Saturday, April 07, 2007

03/26/2007 Monday

Dear All,

Locked, cocked, and ready to rock for BRM week! I go to the qualification range on Thursday. I’ll qualify, but Expert looks a long way away. To be honest, even Sharpshooter (30 of 40 targets) might be a stretch. I’m not very good at this yet and I need more practice. Much more.

Right now I’m sitting at the CQ (company quarters) desk outside on duty. Mosquitoes are waging war on me, and the paper I’m writing on has some peeves of their mortal remains. They know to come here. There are two poor souls sitting here around the clock, so they basically have a free buffet. Don’t even have to work for it. And they’ve gone home and told friends, because every slap in the air we make takes out one or two of them. They’re that thick. I love my job.

I was unable to join the platoon for PT today because I—as well as five others—was selected to be in today’s “Duty Squad.” We go to the range or training area beforehand and set it up for the company, placing water cans, filling magazines with ammo, etc. It is not a punishment—it’s supposed to be a reward for individuals who don’t need more PT—but nobody really wants to do it. We like PT. I’ve been able to beg off so far because I want to improve my PT and would rather stay. But today I couldn’t escape. So we climbed into the Deuce and drove to the range. But first we had to stop at the water pump to fill up the giant Water Buffalo, a huge container of water on wheels, that follows us on training. I was closest ot the door of the truck so I got out to grab the big hose, hanging like the water hoses for steam trains, and direct it to the Water Buffalo. Seemed easy enough.. I unscrewed the top of the WB, held up the hose, secured myself…and then realized that I was totally unprepared for the volume of water that these hoses can push out. I went flying, it went flying—still on, of course—and DS “A” and the Duty Squad busted a guy laughing as I got an 0515 shower in full uniform. Cold water. Five gallons a second. Everywhere. I was invoking the names of every religious figure I could think of while I fumbles like a desperate idiot to regain control of the hose. DS “A” finally killed the water. I stood back up, drenched, and prepared to finish the job. Stand up, secure much more firmly, and…I go flying again. I was getting more angry than embarrassed so I somehow managed to jump and capture the hose and successfully held it down while the WB filled. It was a very cold morning. The sun finally came up and dried me off, but not before hours of silent shivering had passed. I. Love. My. Job. Of course the whole platoon got the story form the guys on duty squad, and DS “A” gave me some good-natured ribbing for it. I deserve it. I looked ridiculous, and all right, it probably was pretty funny. But not fun.

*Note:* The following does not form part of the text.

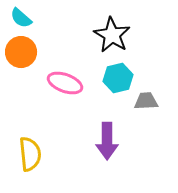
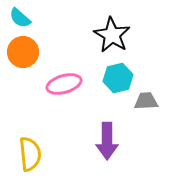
cyan semicircle: moved 1 px left
orange circle: moved 2 px right
pink ellipse: moved 1 px left, 1 px down; rotated 36 degrees counterclockwise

My battle buddy, Mard, at about the same time back in PT, somehow telepathically knew of my disaster and strove to publicly humiliate himself as well. Battle buddies stick together like that. The story, as I hear it, was tha the platoon was doing crab-walks down one side of the track and sprinting back. Mard had just stood up and was getting into his insanely fast stride when he tripped. The eyes of the entire company—minus duty squad—were on him. He was even mid-battle cry when he hit the sand, face first with no help from his arms, and crashed hard.

The entire company did a sympathy groan in unison. Mard called it his “sugar cookie,” and he just lay in this “sugar cookie” for a few seconds, trying to process when had just happened. And DS “S” called out in his customary form, “Soldier! We have chow in twenty minutes! Stop eating all that sand!” It’s sweet that he battle buddies both got humiliated today. Apart, but still somehow together. The battle buddy bond, I guess.

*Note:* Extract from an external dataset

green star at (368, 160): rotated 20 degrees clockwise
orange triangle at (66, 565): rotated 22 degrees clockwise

Otherwise the day was typical. Wake up. Shoot weapon. (Pardon me, fire weapon. Gotta get all this right.) Clean weapon. Clean Bay. Random PT/smokings. March. Chow. March. Clean. Sleep. I’d go into details, but I think you’ve all got the particulars by now.

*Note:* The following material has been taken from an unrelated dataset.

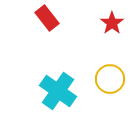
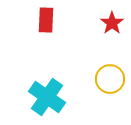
red rectangle: moved 1 px left, 2 px down; rotated 40 degrees clockwise
cyan cross: moved 11 px left, 6 px down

Tomorrow is a platoon run. I love those. Somehow it feel liberating to hit the road and just start going, yelling cadence all the way and jumping like ninjas to avoid those deadly railroad tracks. They’re much m ore dangerous in the dark, you know. Because at 0500, for those of you unfamiliar with that hour, is typically very dark.

Anyway, I should have fun. And tomorrow is another day to improve my marksmanship. Go Army. In a way, sarcasm aside, I think I really do love my job. So far. We’ll se what the Officer Corps is like soon enough. But enough for tonight. Take care, sleep tight. See you at 0445.

-Jeremy

1 Comments:

Blogger Draskireis said...

I dunno--given my experiences of staying up until 0500 (like last night), it's lighter than 0400, which is in turn lighter than 0300.

It's nice to know you exist--I gave up on this blog around september, and hadn't checked back since. You may get mail soon. And I promise not to make it cute.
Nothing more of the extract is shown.